Friday, April 18, 2008

HISTORIA DEL DEPORTE LORETANO-continùa

El vigésimo segundo periodo institucional entre el 12 de setiembre de 1,925 al 12 de setiembre de 1,926 instaló la Junta Directiva en una sencilla ceremonia, dentro del ritual de Sesión Solemne, y estaba constituida así:
Presidente: Emilio Berger- Vicepresidente: Gustavo Peláez- Fiscal: Jorge Noriega Rengifo- Director Técnico: Meneleo Meza- Tesorero: Melchor Celis- Secretario: Emilio Angulo Rojas- Pro-secretario: Humberto Sotomayor- Pro-tesorero: Carlos Documet- Vocales: Juan Daniel Arévalo- José Chapiama- Ángelo Ratteri-
La proximidad del vigésimo aniversario imprimió a los dirigentes un ritmo de intensa actividad, que la transformación misma de los sistemas creados por los nuevos organismos deportivos había de acrecentar, debido a que todo estaba ligado en forma tal que el desarrollo del deporte en la institución y en el ambiente local eran uno solo, y al que tampoco estaban ajenos Loreto y Dos de Mayo. La transferencia de los títulos de propiedad del local, que en forma nominal se había hecho a la señora Rosa de Celis, en resguardo de los abusos del general Álvarez, fue regularizada con la intervención gratuita del socio notario Rosell Santolaya.

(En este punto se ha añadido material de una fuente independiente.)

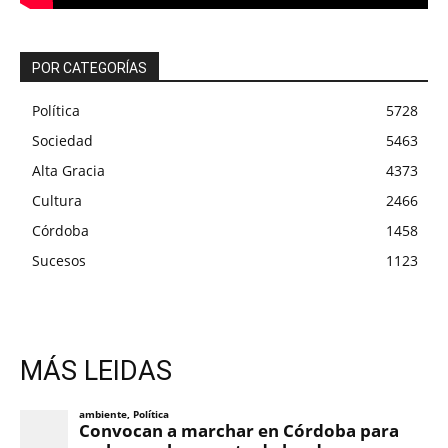
POR CATEGORÍAS
Política
5728
Sociedad
5463
Alta Gracia
4373
Cultura
2466
Córdoba
1458
Sucesos
1123
MÁS LEIDAS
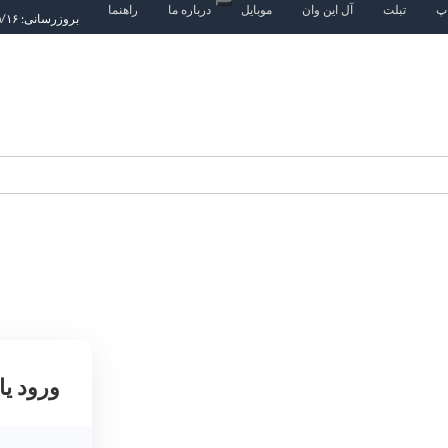
اپ
تبلت
آل این وان
موبایل
درباره ما
راهنما
بروزرسانی: ۱۴۰۵/۵/۱۶
ورود یا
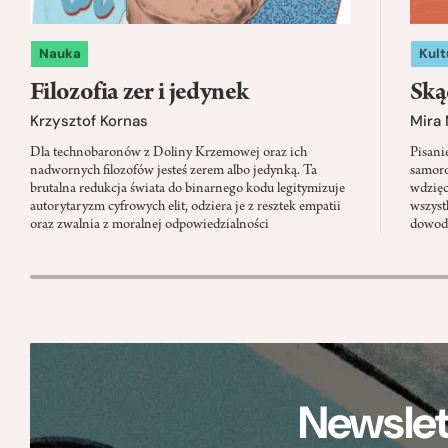
Nauka
Kult
Filozofia zer i jedynek
Ską
Krzysztof Kornas
Mira
Dla technobaronów z Doliny Krzemowej oraz ich
Pisani
nadwornych filozofów jesteś zerem albo jedynką. Ta
samoro
brutalna redukcja świata do binarnego kodu legitymizuje
wdzięc
autorytaryzm cyfrowych elit, odziera je z resztek empatii
wszyst
oraz zwalnia z moralnej odpowiedzialności
dowody
Newslet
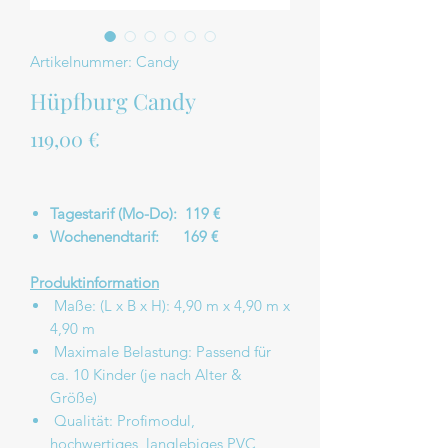
Artikelnummer: Candy
Hüpfburg Candy
Preis
119,00 €
Tagestarif (Mo-Do): 119 €
Wochenendtarif: 169 €
Produktinformation
Maße: (L x B x H): 4,90 m x 4,90 m x
4,90 m
Maximale Belastung: Passend für
ca. 10 Kinder (je nach Alter &
Größe)
Qualität: Profimodul,
hochwertiges, langlebiges PVC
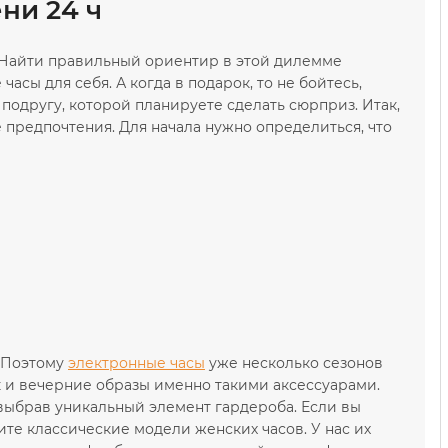
ни 24 ч
е. Найти правильный ориентир в этой дилемме
асы для себя. А когда в подарок, то не бойтесь,
подругу, которой планируете сделать сюрприз. Итак,
 предпочтения. Для начала нужно определиться, что
. Поэтому
электронные часы
уже несколько сезонов
к и вечерние образы именно такими аксессуарами.
 выбрав уникальный элемент гардероба. Если вы
ите классические модели женских часов. У нас их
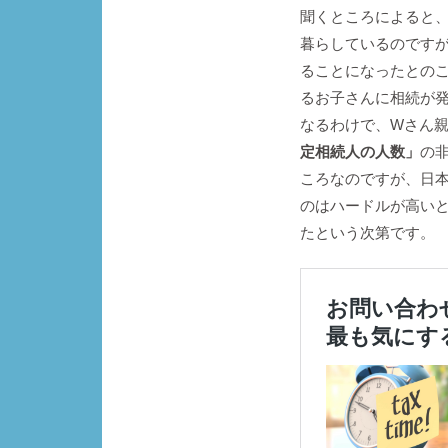
聞くところによると
暮らしているのです
ることになったとの
るお子さんに相続が
なるわけで、Wさん
定相続人の人数」
の
ころなのですが、日
のはハードルが高い
たという次第です。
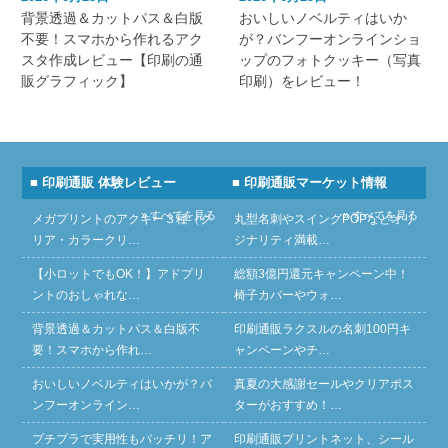
背景透過＆カットパス＆白版
おいしいノベルティはいか
不要！スマホから作れるアク
が？バンフーオンラインショ
スタ作成レビュー【印刷の通
ップのフォトクッキー（写真
販グラフィック】
印刷）をレビュー！
■ 印刷通販 体験レビュー
■ 印刷通販マーケット情報
» すべてを見る
» すべてを見る
メガプリントのアクキー３種（ク
丸型名刺やスイングPOPなどオリ
リア・カラークリ…
ジナリティ満載…
【小ロットでもOK！】アドプリ
総額3億円還元キャンペーン中！
ントのおしゃれな…
椅子カバーやウォ…
背景透過＆カットパス＆白版不
印刷通販ラクスルの名刺100円キ
要！スマホから作れ…
ャンペーンやチ…
おいしいノベルティはいかが？バ
真夏の大感謝セールやクリアポス
ンフーオンライン…
ターがおすすめ！…
プチプラで実用性もバッチリ！ア
印刷通販プリントネット、シール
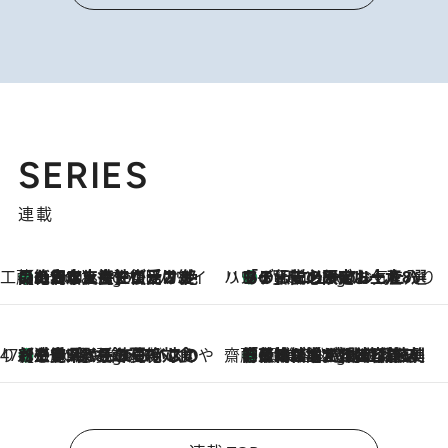
SERIES
連載
工藤まやのおもてなしハワイ
【ハワイ土産】ローカルの絶大な支持で復活！ 絶品の幻クッキー《元ファンの日本人女性が受け継いだ名店》
5 Hours Ago
ハワイ賢者 リサのお気に入りリスト
あの伝説の限定トートも！ リニューアルした「ディーン＆デルーカ ハワイ」で必須のお土産8選
5 Hours Ago
47都道府県の手みやげ ひんやりスイーツで夏を満喫
【三重県】この夏絶対食べたい 冷やしておいしいおやつ3選 お餅×アイスの新感覚スイーツ
5 Hours Ago
齋藤 薫 美容脳ルネサンス
「荷物が増えるほど旅ストレスは増す」美容ジャーナリストがたどり着いた最終結論。“化粧品を劇的に減らす”感動の凝縮美容とは
5 Hours Ago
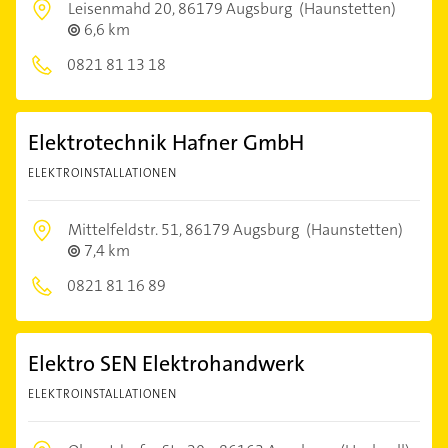
Leisenmahd 20,
86179 Augsburg
(Haunstetten)
6,6 km
0821 81 13 18
Elektrotechnik Hafner GmbH
ELEKTROINSTALLATIONEN
Mittelfeldstr. 51,
86179 Augsburg
(Haunstetten)
7,4 km
0821 81 16 89
Elektro SEN Elektrohandwerk
ELEKTROINSTALLATIONEN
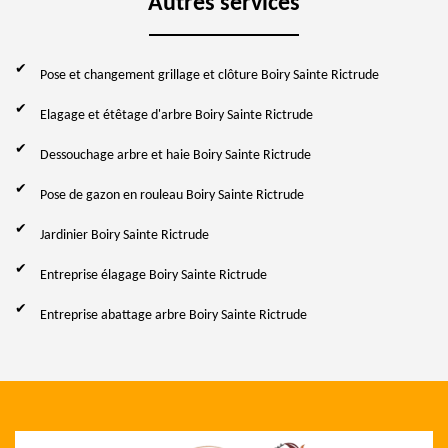
Autres services
Pose et changement grillage et clôture Boiry Sainte Rictrude
Elagage et étêtage d'arbre Boiry Sainte Rictrude
Dessouchage arbre et haie Boiry Sainte Rictrude
Pose de gazon en rouleau Boiry Sainte Rictrude
Jardinier Boiry Sainte Rictrude
Entreprise élagage Boiry Sainte Rictrude
Entreprise abattage arbre Boiry Sainte Rictrude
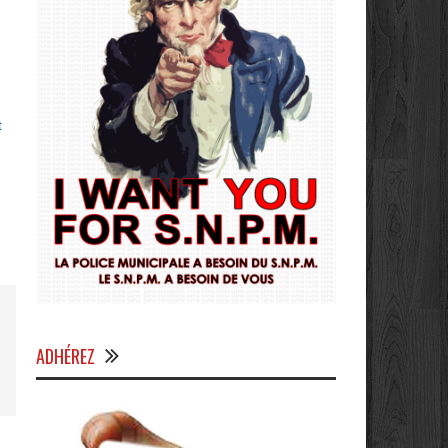
t
ADHÉREZ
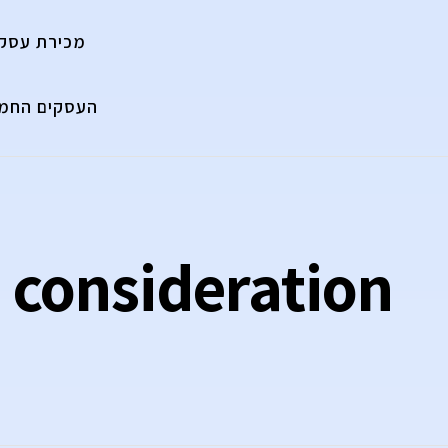
מכירת עסק
העסקים החמי
 consideration
m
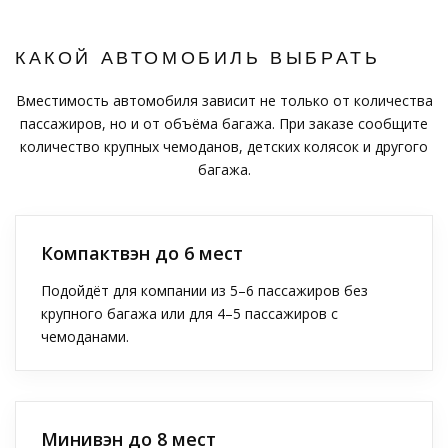
КАКОЙ АВТОМОБИЛЬ ВЫБРАТЬ
Вместимость автомобиля зависит не только от количества
пассажиров, но и от объёма багажа. При заказе сообщите
количество крупных чемоданов, детских колясок и другого
багажа.
Компактвэн до 6 мест
Подойдёт для компании из 5–6 пассажиров без
крупного багажа или для 4–5 пассажиров с
чемоданами.
Минивэн до 8 мест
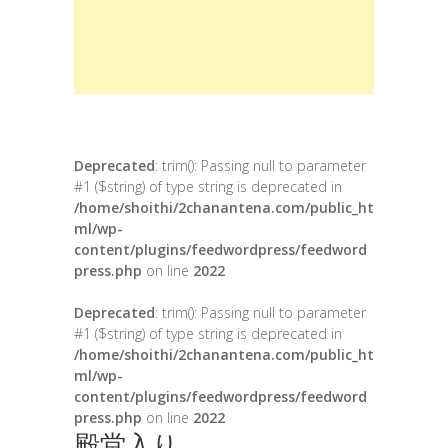
Deprecated
: trim(): Passing null to parameter
#1 ($string) of type string is deprecated in
/home/shoithi/2chanantena.com/public_ht
ml/wp-
content/plugins/feedwordpress/feedword
press.php
on line
2022
Deprecated
: trim(): Passing null to parameter
#1 ($string) of type string is deprecated in
/home/shoithi/2chanantena.com/public_ht
ml/wp-
content/plugins/feedwordpress/feedword
press.php
on line
2022
殿堂入り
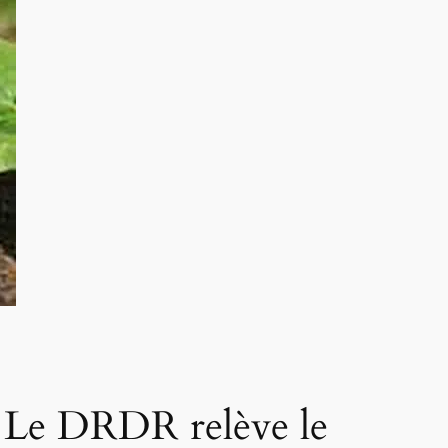
 : Le DRDR relève le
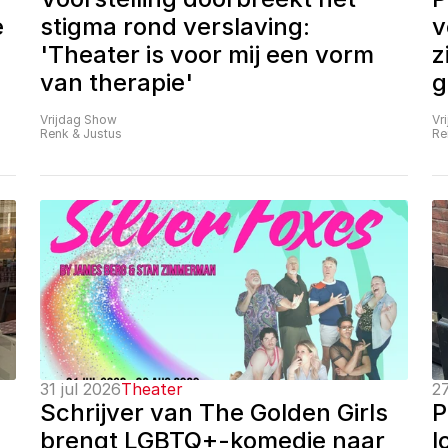
 
stigma rond verslaving: 
v
'Theater is voor mij een vorm 
z
van therapie'
g
Vrijdag Show
Vr
Renk & Justus
Re
31 jul 2026
Theater
27
Schrijver van The Golden Girls 
P
brengt LGBTQ+-komedie naar 
l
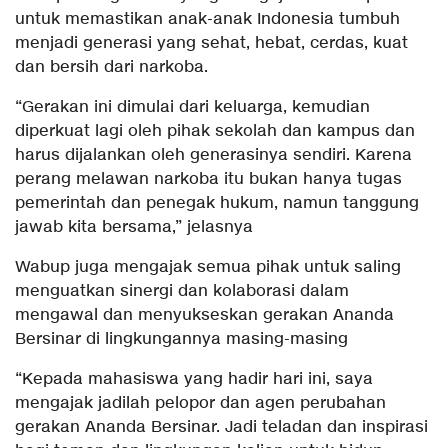
untuk memastikan anak-anak Indonesia tumbuh
menjadi generasi yang sehat, hebat, cerdas, kuat
dan bersih dari narkoba.
“Gerakan ini dimulai dari keluarga, kemudian
diperkuat lagi oleh pihak sekolah dan kampus dan
harus dijalankan oleh generasinya sendiri. Karena
perang melawan narkoba itu bukan hanya tugas
pemerintah dan penegak hukum, namun tanggung
jawab kita bersama,” jelasnya
Wabup juga mengajak semua pihak untuk saling
menguatkan sinergi dan kolaborasi dalam
mengawal dan menyukseskan gerakan Ananda
Bersinar di lingkungannya masing-masing
“Kepada mahasiswa yang hadir hari ini, saya
mengajak jadilah pelopor dan agen perubahan
gerakan Ananda Bersinar. Jadi teladan dan inspirasi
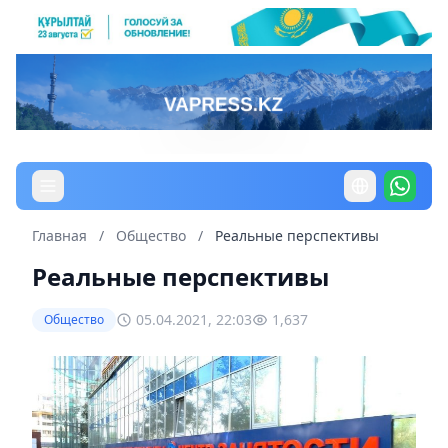
Главная
/
Общество
/
Реальные перспективы
Реальные перспективы
05.04.2021, 22:03
1,637
Общество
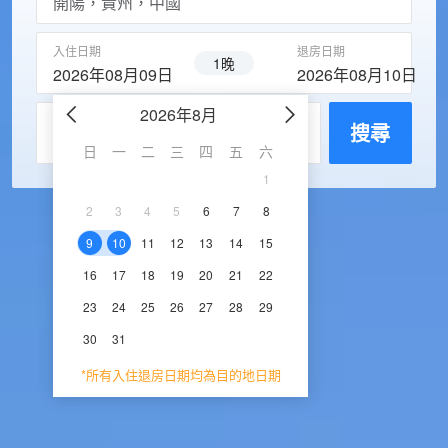
入住日期
退房日期
1晚
2026年08月09日
2026年08月10日
2026年8月
2026年9
每房入住人數
搜尋
日
一
二
三
四
五
六
日
一
二
三
1
1
2
3
2
3
4
5
6
7
8
6
7
8
9
1
9
10
11
12
13
14
15
13
14
15
16
1
16
17
18
19
20
21
22
20
21
22
23
2
23
24
25
26
27
28
29
27
28
29
30
30
31
*所有入住退房日期均為目的地日期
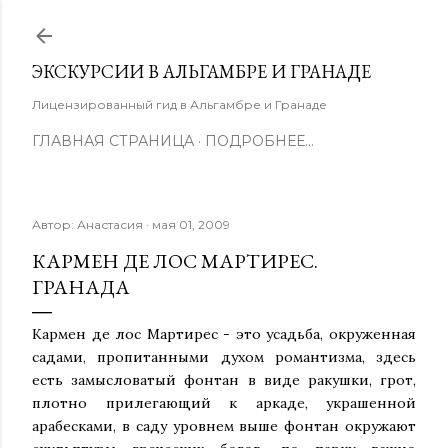
К основному контенту
ЭКСКУРСИИ В АЛЬГАМБРЕ И ГРАНАДЕ
Лицензированный гид в Альгамбре и Гранаде
ГЛАВНАЯ СТРАНИЦА
ПОДРОБНЕЕ…
Автор:
Анастасия
мая 01, 2009
КАРМЕН ДЕ ЛОС МАРТИРЕС.
ГРАНАДА
Кармен де лос Мартирес - это усадьба, окруженная
садами, пропитанными духом романтизма, здесь
есть замысловатый фонтан в виде ракушки, грот,
плотно прилегающий к аркаде, украшенной
арабесками, в саду уровнем выше фонтан окружают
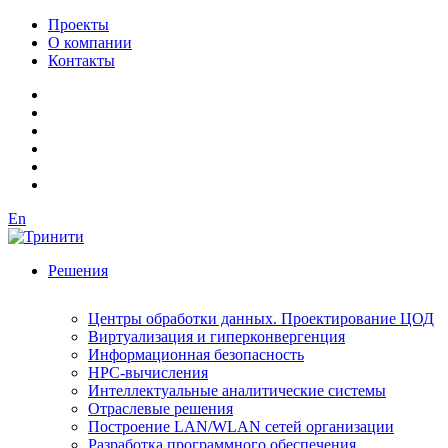
Проекты
О компании
Контакты
En
Решения
Центры обработки данных. Проектирование ЦОД
Виртуализация и гиперконвергенция
Информационная безопасность
HPC-вычисления
Интеллектуальные аналитические системы
Отраслевые решения
Построение LAN/WLAN сетей организации
Разработка программного обеспечения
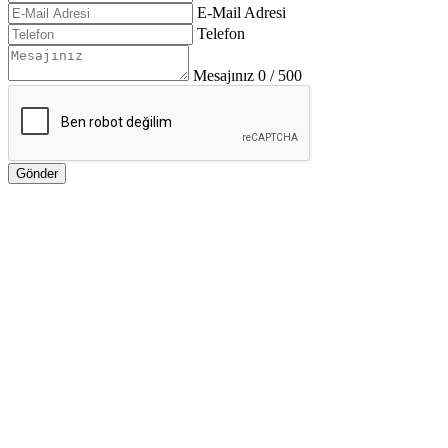
E-Mail Adresi
Telefon
Mesajınız
0 / 500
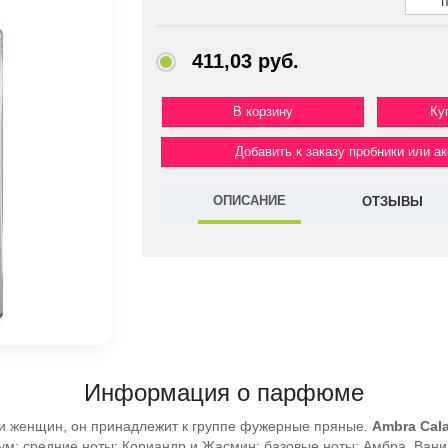
411,03 руб.
Ку
Добавить к заказу пробники или а
ОПИСАНИЕ
ОТЗЫВЫ
Информация о парфюме
и женщин, он принадлежит к группе фужерные пряные.
Ambra Cala
ум; средние ноты: Кориандр и Жасмин; базовые ноты: Амбра, Вани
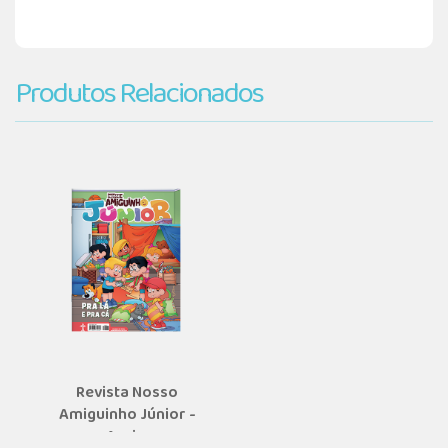
Produtos Relacionados
Revista Nosso
Amiguinho Júnior -
Assi...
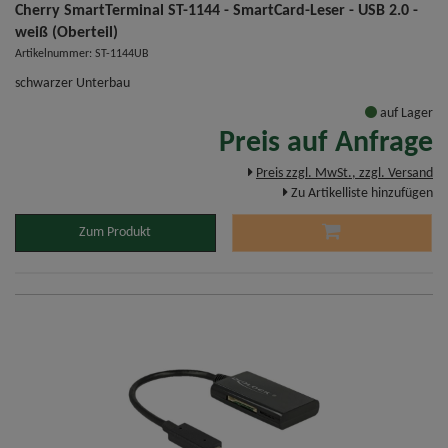
Cherry SmartTerminal ST-1144 - SmartCard-Leser - USB 2.0 -
weiß (Oberteil)
Artikelnummer: ST-1144UB
schwarzer Unterbau
auf Lager
Preis auf Anfrage
Preis zzgl. MwSt., zzgl. Versand
Zu Artikelliste hinzufügen
Zum Produkt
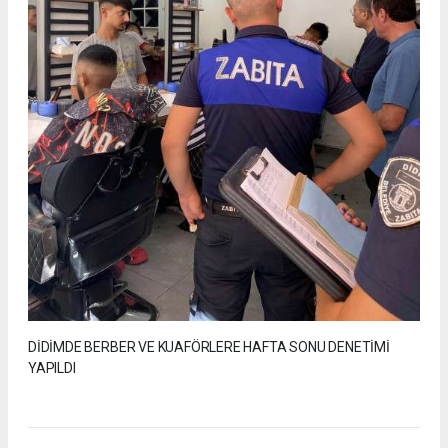
DİDİMDE BERBER VE KUAFÖRLERE HAFTA SONU DENETİMİ
YAPILDI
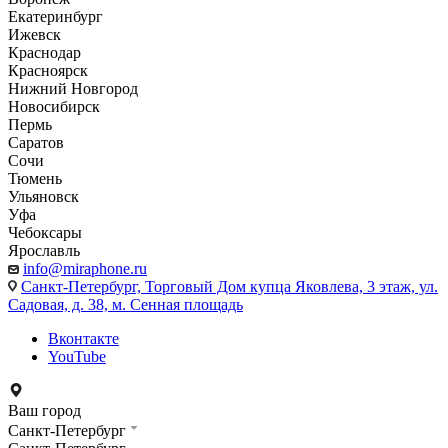
Екатеринбург
Ижевск
Краснодар
Красноярск
Нижний Новгород
Новосибирск
Пермь
Саратов
Сочи
Тюмень
Ульяновск
Уфа
Чебоксары
Ярославль
info@miraphone.ru
Санкт-Петербург,
Торговый Дом купца Яковлева, 3 этаж, ул.
Садовая, д. 38, м. Сенная площадь
Вконтакте
YouTube
Ваш город
Санкт-Петербург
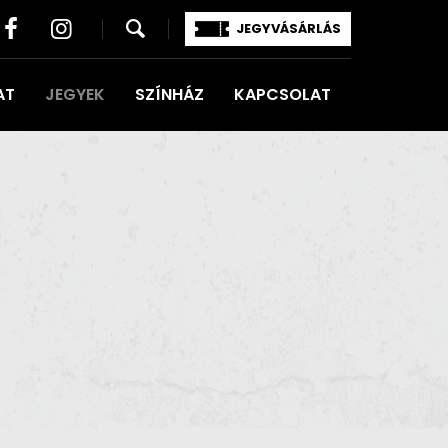
JEGYVÁSÁRLÁS
AT
JEGYEK
SZÍNHÁZ
KAPCSOLAT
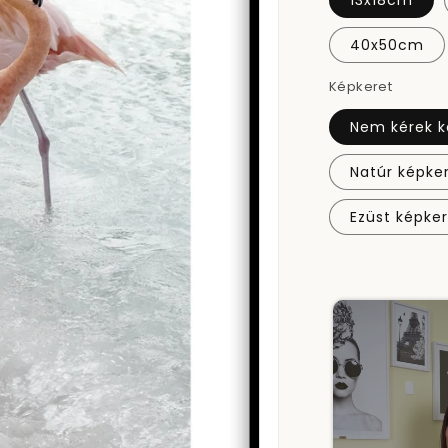
13x18cm
40x50cm
Képkeret
Nem kérek k
Natúr képke
Ezüst képke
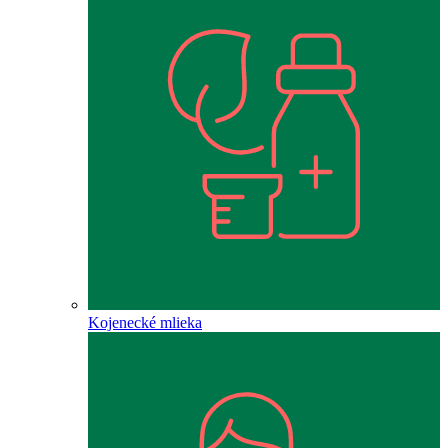
Kojenecké mlieka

Logrado este objetivo los esfuerzos se encaminaron a la preparación de los festejos del vigésimo aniversario y como homenaje especial digno de tal acontecimiento, se acordó la colocación de las fotografías de todos los socios fundadores y ex presidentes en los salones del club, y como preliminares a la culminación del periodo se estableció un orden de sustentación de charlas mensuales por los socios en las sesiones de Junta General He aquí los que sustentaron las charlas y los temas que trataron:
Doroteo Arévalo: “La educación, base del orden y progreso de las instituciones”- Meneleo Meza: “Responsabilidad de los socios en la vida institucional”- “La educación física consecuencia de una ley natural y universal”- Felipe R. Documet: “Conocimiento de los derechos y obligaciones para el progreso de las Instituciones”- Lizardo Ruiz Silva: “Influencia y peligro del abuso del alcohol en el deportista”- Manuel Rosell Santolaya: “Importancia del deporte en ambos sexos”- Rosa Palestini: “El deporte en la mujer y su trascendencia en la familia, la sociedad y la nación”- Alfredo Burga Cisneros: “El cultivo del deporte no es enemigo de la feminidad”.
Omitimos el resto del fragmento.